Australians and the War in Burma 1942–1945
Big Sky Publishing, 2024 412 pp, ISBN 9781923144552
Editors: Andrew Kilsby and Daryl Moran
Reviewed by: Jean Bou
Two Victorian historians, Andrew Kilsby and Daryl Moran, have put together an edited book examining the role of Australians in the Burma Campaign of 1942–1945. By their telling, the book stemmed from researching and writing a history of the involvement of Australians in that campaign’s air war. In doing so they kept stumbling across other Australians that the war had brought to India and Burma. So plentiful were these examples that Kilsby and Moran decided the subject deserved a book in its own right, and this is the result.
The collection includes a dozen chapters by a dozen authors, each on a different topic, that trace out some aspect of Australian involvement. Because there was no specific Australian military contribution to the Burma Campaign, the chapters are largely what might be described as ‘incidents of the war’. That is, the ebb and flow of the war, imperial connections and a common foe led to Australians being there, either as individuals or as part of some group. So in this vein, for example, Karl James has written about special operations, Meghan Adams about women Red Cross volunteers in Ceylon, and Kama MacLean about Richard (RG) Casey’s time as Governor of West Bengal as it was afflicted by famine.
In doing so, the authors have cast light into niches of what is already a niche part of Australia’s war history. It is a trite habit of publishers to claim that a history book examines something ‘forgotten’ (all history is more or less forgotten), but in this case the claim is accurate enough. The book’s main value lies in featuring these relatively obscure experiences. In this way, it gives the individuals and groups a historical legacy while also offering a valuable insight into, and reminder of, how everyone’s war was different. We tend to think of wars as collective experiences, and they are that. More broadly, however, the currents of the war meant that individuals were taken to unexpected places to do unexpected things, and the kaleidoscopic range of stories in this book testifies to that variety. In doing so it also underlines how the ties of empire meant that certain Australians were drawn into a theatre of war that was of lesser importance to the rest of their compatriots.
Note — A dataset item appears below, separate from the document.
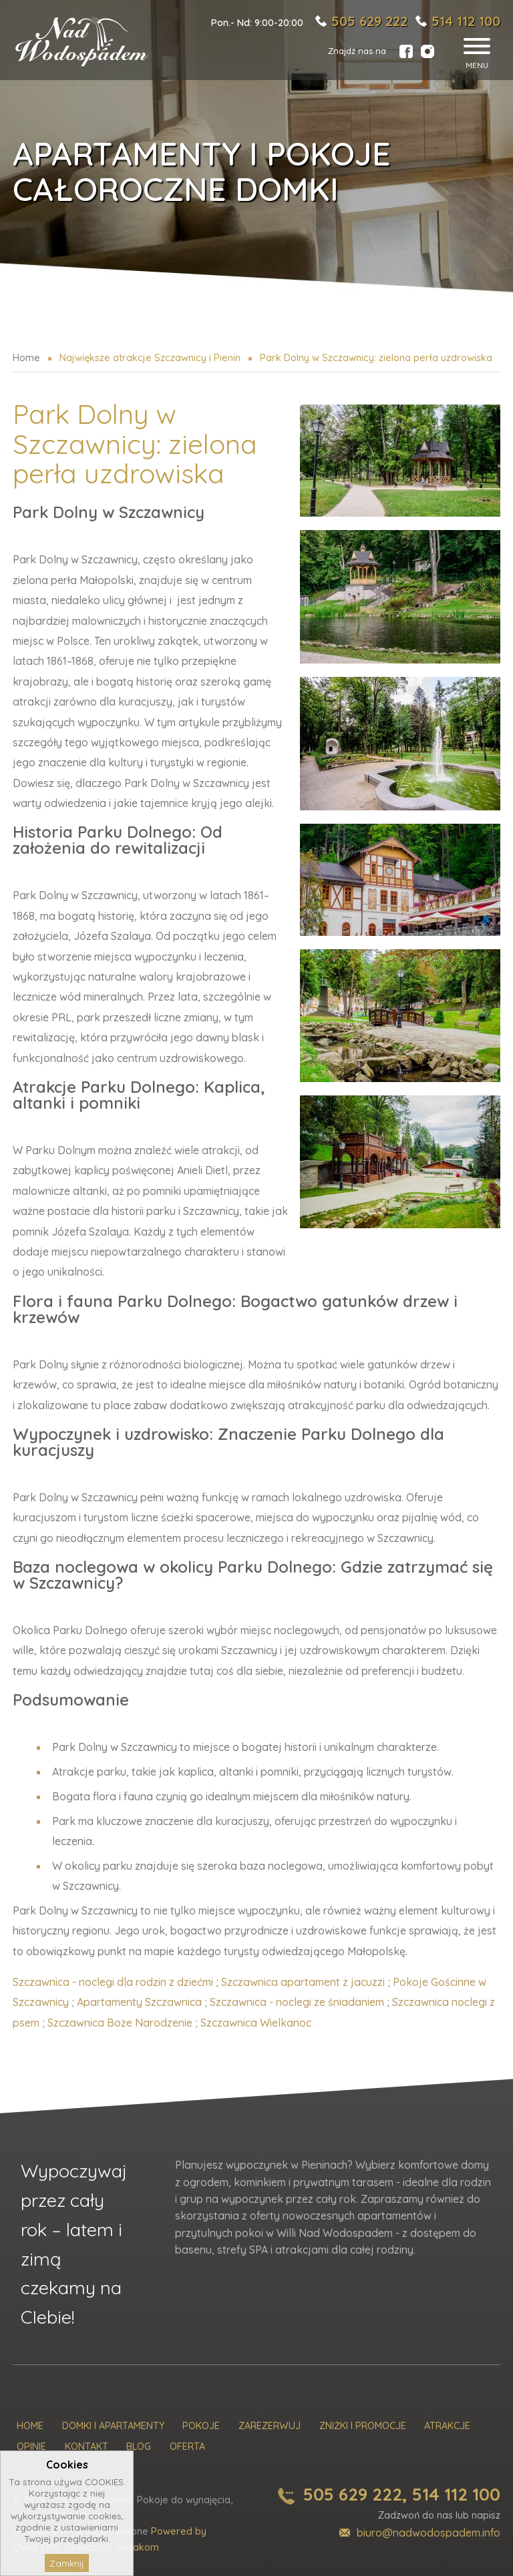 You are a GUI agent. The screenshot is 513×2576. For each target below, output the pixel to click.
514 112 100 (466, 21)
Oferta (187, 2447)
The editors have seemingly decided to emphasise these individual stories. Their own chapter about the air war, for example, provides enough about this aspect of the campaign to give some structure but focuses mostly on the experiences of Australian individuals in it. The result is a collection of personal vignettes but little historical analysis of the institutional, military and political currents or issues. If you are wondering about the conduct of the campaign, an examination of the institutions, the links of empire or policy debates, even as they pertained to Australia and the people it provided, you will have to look elsewhere.
Moreover, the attention to personal stories gives many of the chapters a ‘bitsy’ feel. Few individuals were directly involved in the war, let alone this theatre, from beginning to end. The war drew people in, and circumstances usually took them out again at some point, be it from illness, wounding, capture or death, or the banalities of belong posted somewhere else, or their specific utility coming to an end. The result is a collection of brief mentions of individuals as they have their moment in this book’s sun. Some of them were undoubtedly noteworthy in their own way. That the famous ‘hump’ air route over the Himalayas was pioneered by an Australian, Sydney de Kantzow, flying for a Chinese airline is a small historical gem, for example. In other cases, however, the material is less rewarding. Karl James has laboured mightily to eke out a chapter about Australian special operations personnel in the theatre, but it is apparent that he had a patchy historical record to draw on.
For these reasons it is perhaps not surprising that the chapters that tend to work best are those that have a stronger collective or institutional element to them. Tom Lewis’s chapter on the Royal Australian Navy in the Indian Ocean, for example, includes personal aspects while remaining well anchored by the progress of ships and episodes of the war at sea. Meghan Adams on the women of the Australian Red Cross, and Jaqueline Dinan on the Women’s Auxiliary Service are similarly aided by having an organisation to hang the subject’s experiences from. The same can be said of David Mitchelhill-Green’s arresting chapter on pioneering and maintaining Qantas’s remarkable wartime Indian Ocean route.
The book’s emphasis on personal vignettes should not dissuade you if you have a particular interest in the Burma Campaign or in pushing your knowledge into rarely explored aspects of Australia’s war history. In the Fight is a collection of well researched and written chapters. It is, to this point, probably the only place where you will find a concise treatment of Australians in the campaign—something that is unlikely to change in the foreseeable future.